(Record excerpts Opens)

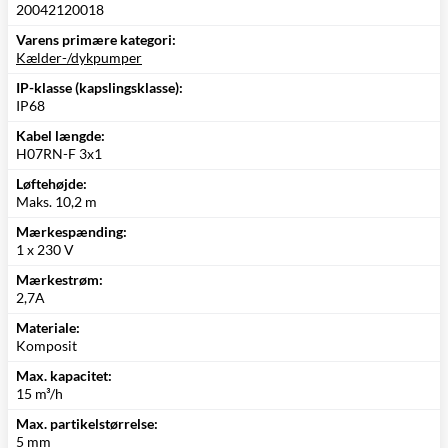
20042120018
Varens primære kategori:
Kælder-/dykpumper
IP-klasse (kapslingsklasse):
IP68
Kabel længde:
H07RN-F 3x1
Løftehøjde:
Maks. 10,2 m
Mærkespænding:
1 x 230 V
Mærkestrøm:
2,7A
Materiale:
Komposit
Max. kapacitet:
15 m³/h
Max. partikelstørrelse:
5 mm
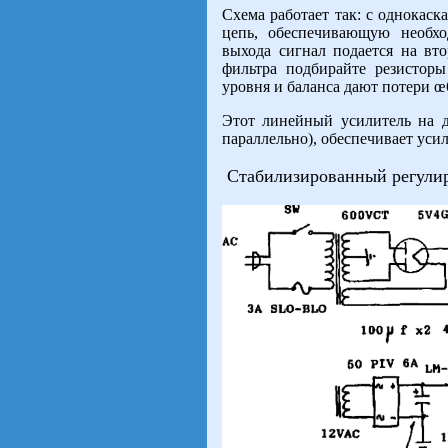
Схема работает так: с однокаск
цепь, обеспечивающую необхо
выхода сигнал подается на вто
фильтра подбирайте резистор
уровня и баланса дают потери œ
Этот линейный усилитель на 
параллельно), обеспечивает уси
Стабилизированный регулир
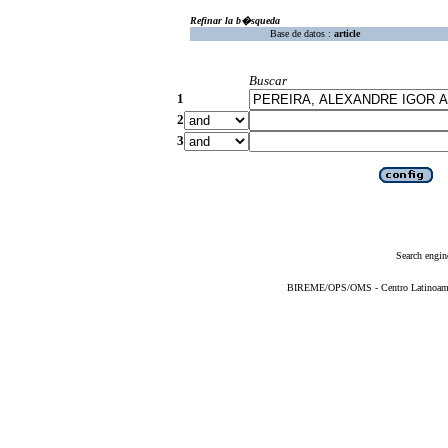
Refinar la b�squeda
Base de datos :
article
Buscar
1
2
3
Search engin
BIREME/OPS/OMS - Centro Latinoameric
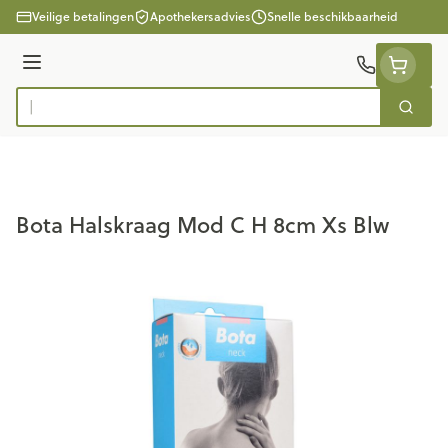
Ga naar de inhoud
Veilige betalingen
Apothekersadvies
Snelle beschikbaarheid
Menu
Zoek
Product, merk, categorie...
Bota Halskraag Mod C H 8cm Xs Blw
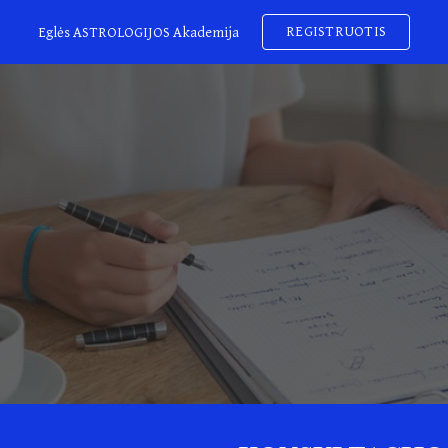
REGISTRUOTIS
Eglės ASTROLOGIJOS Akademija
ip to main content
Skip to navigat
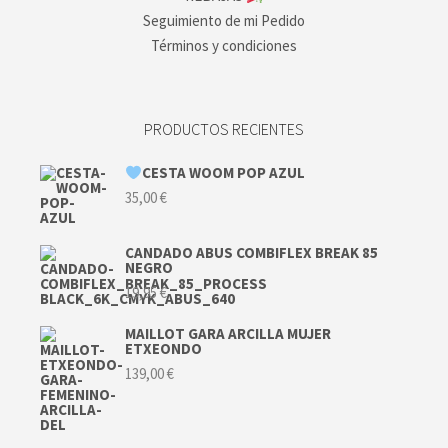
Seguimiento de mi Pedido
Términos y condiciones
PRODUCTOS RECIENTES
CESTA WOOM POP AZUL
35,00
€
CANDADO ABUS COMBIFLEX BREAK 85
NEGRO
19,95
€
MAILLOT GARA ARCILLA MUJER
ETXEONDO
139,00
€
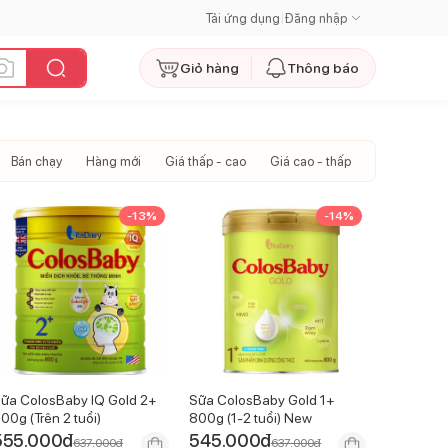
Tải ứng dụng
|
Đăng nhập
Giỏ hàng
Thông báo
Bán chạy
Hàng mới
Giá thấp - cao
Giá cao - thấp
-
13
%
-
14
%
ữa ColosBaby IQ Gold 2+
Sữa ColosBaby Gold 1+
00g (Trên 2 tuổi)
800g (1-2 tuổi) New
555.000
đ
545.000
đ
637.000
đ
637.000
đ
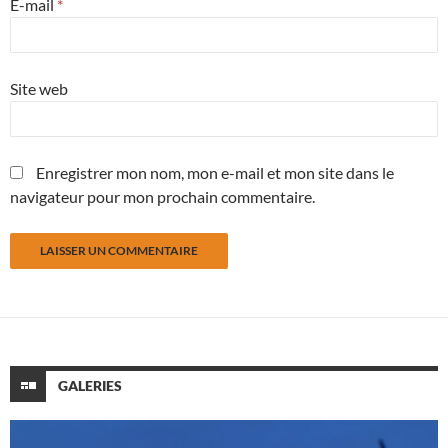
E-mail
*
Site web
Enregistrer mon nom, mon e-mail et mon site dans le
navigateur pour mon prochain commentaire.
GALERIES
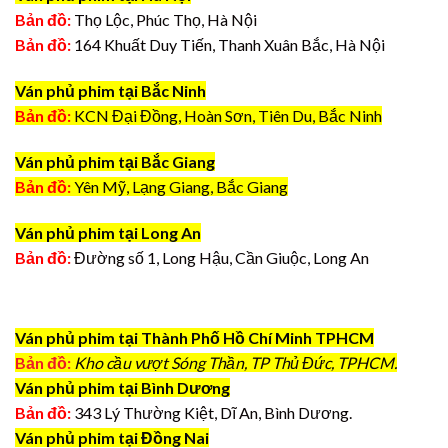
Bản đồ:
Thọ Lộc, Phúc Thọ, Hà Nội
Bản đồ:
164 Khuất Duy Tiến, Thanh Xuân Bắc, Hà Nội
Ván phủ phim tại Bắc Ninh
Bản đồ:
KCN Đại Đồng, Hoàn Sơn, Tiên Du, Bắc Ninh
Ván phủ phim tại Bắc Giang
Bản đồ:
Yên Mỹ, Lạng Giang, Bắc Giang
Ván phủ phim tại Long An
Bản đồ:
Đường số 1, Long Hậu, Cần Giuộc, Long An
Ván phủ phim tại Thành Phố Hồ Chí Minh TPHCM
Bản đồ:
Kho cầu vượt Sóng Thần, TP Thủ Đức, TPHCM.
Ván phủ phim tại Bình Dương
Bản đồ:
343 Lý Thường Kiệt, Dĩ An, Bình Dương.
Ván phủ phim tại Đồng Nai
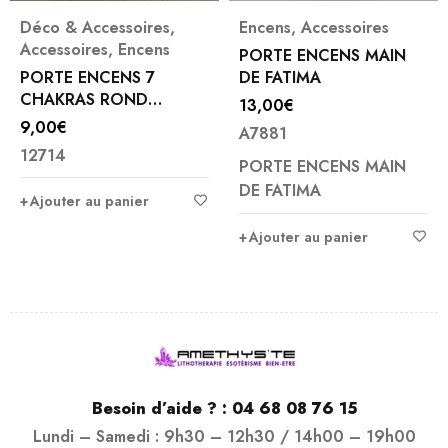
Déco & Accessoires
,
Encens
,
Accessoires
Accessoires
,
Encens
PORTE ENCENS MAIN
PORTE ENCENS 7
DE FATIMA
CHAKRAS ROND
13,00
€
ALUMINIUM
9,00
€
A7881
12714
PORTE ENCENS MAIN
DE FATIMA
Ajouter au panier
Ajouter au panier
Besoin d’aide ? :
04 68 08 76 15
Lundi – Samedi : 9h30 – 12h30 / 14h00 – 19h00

(Record excerpts Closes)

▶ What the task asks:
For every line in the data above that has the string "Giang", return that line.

▶ Answer section:
Ván phủ phim tại Bắc Giang
Yên Mỹ, Lạng Giang, Bắc Giang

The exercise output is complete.